Among the entries below, please repeat exactly and only the lines from the line containing "Nablizsze miasto: 10000" to the line containing "Numer rejestracyjny: IT051012C2KMB2JX6M", both lines included.
☆ ☆ ☆ ☆
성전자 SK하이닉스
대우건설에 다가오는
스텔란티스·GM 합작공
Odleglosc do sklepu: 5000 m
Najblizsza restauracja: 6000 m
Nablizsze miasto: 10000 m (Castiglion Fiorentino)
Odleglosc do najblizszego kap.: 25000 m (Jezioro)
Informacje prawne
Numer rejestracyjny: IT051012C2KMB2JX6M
☆ ☆ ☆ ☆
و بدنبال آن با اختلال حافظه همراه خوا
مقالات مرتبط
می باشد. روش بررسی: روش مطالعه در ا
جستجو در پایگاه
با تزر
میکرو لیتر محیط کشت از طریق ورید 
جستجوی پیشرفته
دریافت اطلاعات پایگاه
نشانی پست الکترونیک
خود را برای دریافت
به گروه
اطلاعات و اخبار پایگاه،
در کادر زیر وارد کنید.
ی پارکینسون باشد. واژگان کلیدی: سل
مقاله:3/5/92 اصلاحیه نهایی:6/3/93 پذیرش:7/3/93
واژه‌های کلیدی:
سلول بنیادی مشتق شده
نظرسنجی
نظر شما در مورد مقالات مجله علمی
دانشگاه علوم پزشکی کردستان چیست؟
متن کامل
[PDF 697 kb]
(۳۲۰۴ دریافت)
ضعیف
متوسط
☆ ☆ ☆ ☆
> Solution to this exercise
Nablizsze miasto: 10000 m (Castiglion Fiorentino)
Odleglosc do najblizszego kap.: 25000 m (Jezioro)
Informacje prawne
Numer rejestracyjny: IT051012C2KMB2JX6M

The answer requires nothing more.